The Old Stargazer closed his eyes, as if thinking, but even Nergei was not fooled by the ruse. His master
had always known the meeting would come to this, had always known what he would say when it did, and now he was saying it: “Yes, Pyla. You will go, to lead this expedition. We cannot spare Orick or Londih—you yourself pointed out that they were too valuable to send—so I will send with you Londih’s boy, and also Orick’s, both having proven themselves in battle, as we see here upon this table.” Pyla began to object, but the old man did not give him room, continued turning the councilor’s words against him. Londih saw the Old Stargazer was smiling, his eyes twinkling again, not with stars, but with some other joy. “The adults are needed here, so we will send these youths, ones who dispatched this kenku for us, so bravely.”
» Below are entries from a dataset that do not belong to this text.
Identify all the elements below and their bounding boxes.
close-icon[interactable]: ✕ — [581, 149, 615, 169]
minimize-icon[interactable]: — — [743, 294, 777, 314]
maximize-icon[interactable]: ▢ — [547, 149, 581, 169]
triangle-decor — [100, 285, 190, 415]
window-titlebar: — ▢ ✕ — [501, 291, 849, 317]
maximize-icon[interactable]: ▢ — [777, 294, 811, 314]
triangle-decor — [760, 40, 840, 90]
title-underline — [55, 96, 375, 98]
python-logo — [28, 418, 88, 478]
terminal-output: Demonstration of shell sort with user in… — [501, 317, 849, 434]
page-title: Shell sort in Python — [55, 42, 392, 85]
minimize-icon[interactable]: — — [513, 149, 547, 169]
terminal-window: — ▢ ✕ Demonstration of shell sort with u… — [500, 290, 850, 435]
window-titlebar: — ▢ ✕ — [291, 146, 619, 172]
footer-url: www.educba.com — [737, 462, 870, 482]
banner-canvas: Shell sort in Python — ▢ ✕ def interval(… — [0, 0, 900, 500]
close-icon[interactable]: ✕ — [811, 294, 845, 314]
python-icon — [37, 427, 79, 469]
The Old Stargazer said, “Pyla, Kohel, and Padlur will go.”

Nergei could feel the disappointment growing at being left behind, being left again, but before it could manifest across his face, it became fear instead, fear of at last being given the chance to prove himself he had so desperately wanted.

“Kohel, Padlur, Pyla, and my boy Nergei too—he is no warrior like the others, but he has my teachings, and they will not prove useless upon the journey.” He turned to his apprentice. “Go, my boy. There is much else for you to learn, and I have no time to teach it to you, not before you might need it.” The
Old Stargazer sighed, tired again, as he so often was. “But let us hope that time is farther away than I fear it is. Go to the city with the others, and hire those who would fight for Haven so that you might not have to—not yet, not too soon.”
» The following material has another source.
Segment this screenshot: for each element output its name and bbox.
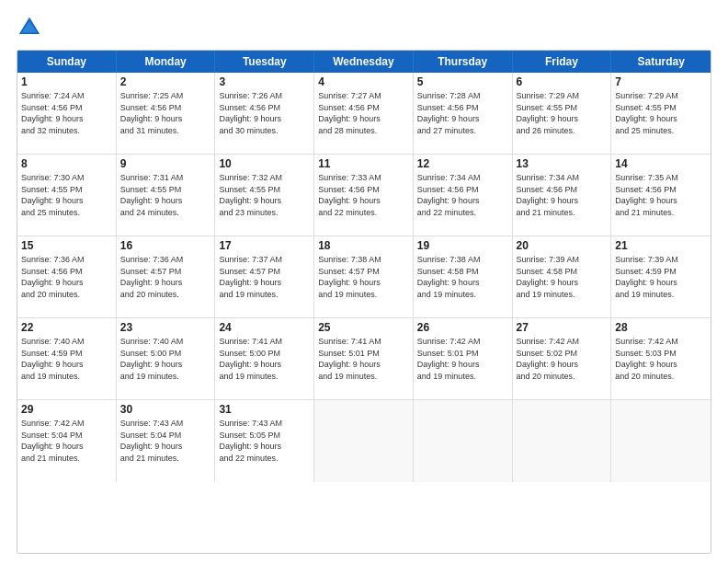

And the fear did fill Nergei. It filled him from toe to tip, so that he was not sure he would have been able to remain standing if it were not for the applause of the council—those supposedly brave men, happy to be rid of the responsibility of saving themselves for at least a little while longer—and also the cries of Pyla, tricked into going by his own cowardice, which he could no longer hide inside, but let escape in great sounds of protestation, so loud and pathetic that they balanced Nergei’s own fear. For—as scared as he was—he was at least brave enough to keep it to himself.

CHAPTER THREE

I
s your faith strong?”

A voice from the shadows of the temple’s main hall startled Temley, who was deep in prayer, prostrate before a carved ebony image of the Raven Queen, and wearing only a thin black robe.
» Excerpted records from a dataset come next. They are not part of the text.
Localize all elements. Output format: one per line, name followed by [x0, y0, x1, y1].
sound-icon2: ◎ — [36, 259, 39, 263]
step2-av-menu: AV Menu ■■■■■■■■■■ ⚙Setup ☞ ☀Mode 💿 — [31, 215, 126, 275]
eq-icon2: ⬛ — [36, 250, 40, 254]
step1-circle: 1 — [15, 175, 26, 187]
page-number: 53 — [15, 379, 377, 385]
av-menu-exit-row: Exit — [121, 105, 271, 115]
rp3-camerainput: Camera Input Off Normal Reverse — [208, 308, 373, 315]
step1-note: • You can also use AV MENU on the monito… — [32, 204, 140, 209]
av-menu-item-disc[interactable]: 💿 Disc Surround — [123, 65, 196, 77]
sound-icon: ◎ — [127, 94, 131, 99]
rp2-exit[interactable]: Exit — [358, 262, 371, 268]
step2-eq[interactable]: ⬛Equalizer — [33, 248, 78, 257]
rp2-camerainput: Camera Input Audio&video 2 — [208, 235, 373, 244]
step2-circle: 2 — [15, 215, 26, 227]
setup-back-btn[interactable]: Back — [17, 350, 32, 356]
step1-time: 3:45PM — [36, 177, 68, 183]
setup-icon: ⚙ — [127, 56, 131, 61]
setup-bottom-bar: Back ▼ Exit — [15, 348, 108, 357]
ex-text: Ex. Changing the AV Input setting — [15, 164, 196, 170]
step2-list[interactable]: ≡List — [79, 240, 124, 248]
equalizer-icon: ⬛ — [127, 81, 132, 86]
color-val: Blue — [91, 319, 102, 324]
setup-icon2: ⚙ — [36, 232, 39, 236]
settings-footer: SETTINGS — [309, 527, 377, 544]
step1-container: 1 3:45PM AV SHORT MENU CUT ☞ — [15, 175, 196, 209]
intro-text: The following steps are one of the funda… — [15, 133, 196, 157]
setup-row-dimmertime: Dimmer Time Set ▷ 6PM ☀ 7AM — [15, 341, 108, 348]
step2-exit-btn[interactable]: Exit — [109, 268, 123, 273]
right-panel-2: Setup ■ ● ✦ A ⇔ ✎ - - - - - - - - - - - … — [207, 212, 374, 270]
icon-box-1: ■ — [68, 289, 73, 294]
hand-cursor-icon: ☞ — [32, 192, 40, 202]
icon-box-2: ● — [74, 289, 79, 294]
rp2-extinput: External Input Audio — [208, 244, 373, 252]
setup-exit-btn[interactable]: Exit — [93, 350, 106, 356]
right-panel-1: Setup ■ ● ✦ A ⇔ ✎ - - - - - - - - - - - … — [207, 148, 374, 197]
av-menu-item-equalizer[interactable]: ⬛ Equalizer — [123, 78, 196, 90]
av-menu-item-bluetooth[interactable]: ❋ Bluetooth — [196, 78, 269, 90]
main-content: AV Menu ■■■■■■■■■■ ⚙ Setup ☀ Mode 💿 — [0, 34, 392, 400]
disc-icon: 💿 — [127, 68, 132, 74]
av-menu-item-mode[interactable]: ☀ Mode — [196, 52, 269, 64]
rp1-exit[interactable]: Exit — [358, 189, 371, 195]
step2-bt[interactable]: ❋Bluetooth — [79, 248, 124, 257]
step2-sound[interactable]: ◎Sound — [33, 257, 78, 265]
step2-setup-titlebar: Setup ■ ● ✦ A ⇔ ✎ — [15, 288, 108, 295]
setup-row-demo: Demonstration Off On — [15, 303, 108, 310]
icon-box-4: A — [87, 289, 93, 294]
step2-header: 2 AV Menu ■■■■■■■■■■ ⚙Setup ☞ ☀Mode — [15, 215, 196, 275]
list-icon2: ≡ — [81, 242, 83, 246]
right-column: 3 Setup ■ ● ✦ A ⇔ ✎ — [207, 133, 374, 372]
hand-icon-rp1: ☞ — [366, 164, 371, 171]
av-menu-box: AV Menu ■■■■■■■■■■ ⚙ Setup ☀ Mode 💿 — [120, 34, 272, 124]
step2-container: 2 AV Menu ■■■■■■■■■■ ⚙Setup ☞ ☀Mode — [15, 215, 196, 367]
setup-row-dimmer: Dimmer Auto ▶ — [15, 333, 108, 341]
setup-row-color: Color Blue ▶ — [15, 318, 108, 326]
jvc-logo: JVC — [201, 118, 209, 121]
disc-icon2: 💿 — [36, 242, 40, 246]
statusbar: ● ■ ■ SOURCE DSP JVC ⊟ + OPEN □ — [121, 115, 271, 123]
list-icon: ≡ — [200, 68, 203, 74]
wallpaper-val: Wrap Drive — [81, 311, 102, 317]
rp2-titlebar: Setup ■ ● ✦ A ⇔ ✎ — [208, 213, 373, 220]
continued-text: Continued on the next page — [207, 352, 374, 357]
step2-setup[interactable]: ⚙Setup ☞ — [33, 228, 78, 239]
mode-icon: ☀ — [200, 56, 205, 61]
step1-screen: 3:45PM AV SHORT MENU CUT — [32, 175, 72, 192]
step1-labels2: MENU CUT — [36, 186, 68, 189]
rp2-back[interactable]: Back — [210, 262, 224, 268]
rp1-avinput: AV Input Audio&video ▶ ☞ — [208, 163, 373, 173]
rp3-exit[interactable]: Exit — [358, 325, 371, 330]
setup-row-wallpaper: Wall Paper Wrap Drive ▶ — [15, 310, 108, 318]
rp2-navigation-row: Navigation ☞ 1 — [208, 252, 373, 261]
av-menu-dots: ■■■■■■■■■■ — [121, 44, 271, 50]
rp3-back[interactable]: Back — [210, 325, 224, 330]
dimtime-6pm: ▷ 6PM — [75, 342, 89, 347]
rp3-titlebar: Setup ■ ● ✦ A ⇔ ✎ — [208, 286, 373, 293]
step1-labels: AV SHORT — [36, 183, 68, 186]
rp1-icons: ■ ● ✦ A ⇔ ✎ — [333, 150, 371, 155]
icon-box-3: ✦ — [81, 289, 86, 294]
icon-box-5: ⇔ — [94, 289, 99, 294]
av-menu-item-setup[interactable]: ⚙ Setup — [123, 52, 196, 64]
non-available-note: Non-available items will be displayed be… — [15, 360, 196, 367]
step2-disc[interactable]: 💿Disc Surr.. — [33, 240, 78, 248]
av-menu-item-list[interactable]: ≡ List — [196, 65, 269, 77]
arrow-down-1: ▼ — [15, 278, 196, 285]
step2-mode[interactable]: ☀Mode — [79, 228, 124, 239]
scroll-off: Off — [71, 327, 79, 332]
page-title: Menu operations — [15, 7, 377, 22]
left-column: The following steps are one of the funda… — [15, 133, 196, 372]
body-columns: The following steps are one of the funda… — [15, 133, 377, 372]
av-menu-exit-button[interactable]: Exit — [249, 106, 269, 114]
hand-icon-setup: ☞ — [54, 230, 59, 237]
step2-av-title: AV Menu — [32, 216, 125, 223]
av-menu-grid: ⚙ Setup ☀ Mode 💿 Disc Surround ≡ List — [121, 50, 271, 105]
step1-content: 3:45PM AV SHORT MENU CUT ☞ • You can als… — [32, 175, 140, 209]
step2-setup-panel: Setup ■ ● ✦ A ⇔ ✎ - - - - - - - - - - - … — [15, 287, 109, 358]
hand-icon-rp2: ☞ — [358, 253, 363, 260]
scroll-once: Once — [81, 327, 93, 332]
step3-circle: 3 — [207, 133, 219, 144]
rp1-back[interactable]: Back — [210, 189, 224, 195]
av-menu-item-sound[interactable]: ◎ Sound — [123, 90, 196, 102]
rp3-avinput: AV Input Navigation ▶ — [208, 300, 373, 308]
“Is it, Brother?” said the voice. It rasped as if spoken through a throat that had not known water in a century.

“I am naked before my mistress,” said Temley. “I am resigned always to my fate.”

“Good,” said the voice. Temley rose slowly, deliberately. “You are trained, though, to exercise more care around strangers, are you not? You are the edge of the Queen’s blade. You are the punishing hand that reaches out from the shadow realm. But I have snuck up on you, and my head remains here, attached to my neck where it was when I entered the room.”

Temley turned to the voice. “In the hall of my queen, I give myself over to her utterly. If it is her decision that I die before her, I do so willingly.” Temley cinched closed the robe and stepped toward the figure. “In any other place, any room other than this one.”

“I understand,” said the voice. Out from the shadows came Temley’s mysterious interlocutor, a dark man with gray skin and black within black eyes. “Temley, my brother, the Queen has need of you.”

Upon seeing the dark man, Temley lowered his eyes and bowed his head. “You are of the Shadowfell. You are of my mistress’s realm.”

“Yes, Temley. You may look at me.”

“I apologize. I have … I have never had the privilege of meeting one of your kind. One of—”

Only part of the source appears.